Warm Up
5 Minute Bike OR Row
Then…
3 ROUNDS (with empty barbell)
-5 Front Squats
-5 Strict Shoulder Press
-5 Thrusters
-5 Burpees
WOD “Dumbbell Chaos”
10 Min AMRAP
(As Many Rounds and Reps as Possible in 10 Minutes)
-1 Devil Press 1 Thruster
-2 Devil Press 2 Thrusters
-3 Devil Press 3 Thrusters…
Continue adding 1 rep per movement and get as far as you can in 10 Min
Suggested Weight Men: 35-45# DB Women: 20-30# DB
Goal: Finish Round of 9s-12s
COACHES NOTES
Choose a weight that you could go immediately from the last rep of Devil Press into the Thrusters for the first few rounds – not that you SHOULD, but that you COULD.

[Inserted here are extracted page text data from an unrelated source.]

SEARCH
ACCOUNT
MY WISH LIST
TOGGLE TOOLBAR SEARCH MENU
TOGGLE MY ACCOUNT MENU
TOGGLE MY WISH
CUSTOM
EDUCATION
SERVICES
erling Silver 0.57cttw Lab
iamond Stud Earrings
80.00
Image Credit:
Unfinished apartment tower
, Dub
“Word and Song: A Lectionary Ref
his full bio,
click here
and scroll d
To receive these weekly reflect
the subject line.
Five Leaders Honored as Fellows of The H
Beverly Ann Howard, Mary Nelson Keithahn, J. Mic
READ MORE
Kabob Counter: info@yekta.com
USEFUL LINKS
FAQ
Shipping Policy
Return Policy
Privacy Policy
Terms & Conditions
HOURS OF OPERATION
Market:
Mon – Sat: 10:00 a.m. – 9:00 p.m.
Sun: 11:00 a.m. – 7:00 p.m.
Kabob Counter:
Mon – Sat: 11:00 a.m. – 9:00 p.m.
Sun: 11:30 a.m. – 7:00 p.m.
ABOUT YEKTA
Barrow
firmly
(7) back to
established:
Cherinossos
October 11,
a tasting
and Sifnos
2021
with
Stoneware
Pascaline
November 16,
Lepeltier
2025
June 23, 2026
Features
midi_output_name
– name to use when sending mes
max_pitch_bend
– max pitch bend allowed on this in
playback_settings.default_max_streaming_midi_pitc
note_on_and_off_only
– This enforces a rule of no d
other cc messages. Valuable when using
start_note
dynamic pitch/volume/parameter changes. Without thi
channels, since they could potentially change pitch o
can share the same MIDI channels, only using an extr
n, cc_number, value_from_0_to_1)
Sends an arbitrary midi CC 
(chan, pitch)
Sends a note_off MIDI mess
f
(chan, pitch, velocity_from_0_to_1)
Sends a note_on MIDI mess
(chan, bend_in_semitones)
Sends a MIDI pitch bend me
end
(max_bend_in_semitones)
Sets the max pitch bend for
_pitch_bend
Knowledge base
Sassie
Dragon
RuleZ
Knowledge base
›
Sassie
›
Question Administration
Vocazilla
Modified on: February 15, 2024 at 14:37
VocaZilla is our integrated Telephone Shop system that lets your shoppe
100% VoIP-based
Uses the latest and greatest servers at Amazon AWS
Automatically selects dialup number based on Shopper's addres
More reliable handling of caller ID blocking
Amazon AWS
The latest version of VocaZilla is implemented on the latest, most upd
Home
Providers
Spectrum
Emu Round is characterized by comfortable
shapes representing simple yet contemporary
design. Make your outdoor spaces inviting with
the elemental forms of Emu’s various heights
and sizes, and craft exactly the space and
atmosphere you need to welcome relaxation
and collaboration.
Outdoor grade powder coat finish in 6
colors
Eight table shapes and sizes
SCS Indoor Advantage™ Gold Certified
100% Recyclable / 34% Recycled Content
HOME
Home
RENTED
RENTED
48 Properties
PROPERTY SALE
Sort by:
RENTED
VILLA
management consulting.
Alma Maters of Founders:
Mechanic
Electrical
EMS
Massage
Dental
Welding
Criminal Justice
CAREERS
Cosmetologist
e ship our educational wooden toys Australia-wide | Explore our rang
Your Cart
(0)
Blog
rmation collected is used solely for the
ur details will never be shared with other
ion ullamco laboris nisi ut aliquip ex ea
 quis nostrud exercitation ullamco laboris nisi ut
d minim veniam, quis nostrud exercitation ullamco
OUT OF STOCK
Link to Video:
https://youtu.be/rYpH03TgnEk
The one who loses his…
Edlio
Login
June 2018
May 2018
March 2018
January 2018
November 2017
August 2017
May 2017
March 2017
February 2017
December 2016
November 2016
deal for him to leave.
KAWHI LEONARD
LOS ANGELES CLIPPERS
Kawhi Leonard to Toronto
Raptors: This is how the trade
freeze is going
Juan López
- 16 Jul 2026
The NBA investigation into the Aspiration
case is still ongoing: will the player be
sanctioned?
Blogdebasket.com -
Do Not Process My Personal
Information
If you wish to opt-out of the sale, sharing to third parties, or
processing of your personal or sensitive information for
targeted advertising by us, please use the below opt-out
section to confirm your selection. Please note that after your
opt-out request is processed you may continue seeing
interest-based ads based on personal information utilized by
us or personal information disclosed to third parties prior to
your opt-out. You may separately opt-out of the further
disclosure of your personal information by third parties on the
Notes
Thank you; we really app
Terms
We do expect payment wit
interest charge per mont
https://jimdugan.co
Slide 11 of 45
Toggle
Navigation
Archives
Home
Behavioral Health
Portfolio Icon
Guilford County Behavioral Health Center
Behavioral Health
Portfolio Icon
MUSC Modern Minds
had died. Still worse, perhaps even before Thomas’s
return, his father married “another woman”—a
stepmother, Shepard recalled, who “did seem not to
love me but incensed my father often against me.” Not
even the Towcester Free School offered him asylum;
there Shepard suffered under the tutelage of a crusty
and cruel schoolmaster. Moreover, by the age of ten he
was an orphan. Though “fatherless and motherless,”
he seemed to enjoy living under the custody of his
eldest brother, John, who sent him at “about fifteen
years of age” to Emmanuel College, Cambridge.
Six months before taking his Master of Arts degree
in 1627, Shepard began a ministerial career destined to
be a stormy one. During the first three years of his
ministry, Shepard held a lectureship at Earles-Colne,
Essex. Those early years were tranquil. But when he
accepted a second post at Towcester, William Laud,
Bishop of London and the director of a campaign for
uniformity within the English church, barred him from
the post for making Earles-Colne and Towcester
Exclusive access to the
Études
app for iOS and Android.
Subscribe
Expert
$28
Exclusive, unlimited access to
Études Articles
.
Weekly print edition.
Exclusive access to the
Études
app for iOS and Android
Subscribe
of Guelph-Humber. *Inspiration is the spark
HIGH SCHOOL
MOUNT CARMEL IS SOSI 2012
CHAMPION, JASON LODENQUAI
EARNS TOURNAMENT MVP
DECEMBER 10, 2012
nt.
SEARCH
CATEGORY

If you need to rest between the Devil Press and Thrusters (and you definitely will as time passes), rest before completing the final rep of Devil Press so that you can go straight into the set of Thrusters – rather than having to get the dumbbells back up to your shoulders from the ground.
DEVIL PRESS
This movement is BASICALLY a burpee with dumbbells in your hands. You do a push up with hands on the dumbbells, jump or step the feet in. Pick the dumbbells up from between the feet with heels down and arms straight (keep the back flat!!). Use the power from the legs and the hips to basically complete a combination KB Swing – clean and jerk – snatch. The movement finishes with the elbows locked and biceps by the ears! Control the lower and keep the back flat as you set up for the next rep!
CUSTOMIZATIONS
Plate Burpee
Single Arm Devil Press Burpee
Kettlebell Swing
DUMBBELL THRUSTER
The DBs will be on the shoulders with the elbows high. Feet under shoulders, heels down. You will reach the butt back and down and get to the bottom of the squat with the DBs on the shoulders and elbows high. Stand hard and fast to pop the DBs off of the body. Press the DBs straight up. Keep belly tight and finish locked out overhead – biceps by the ears.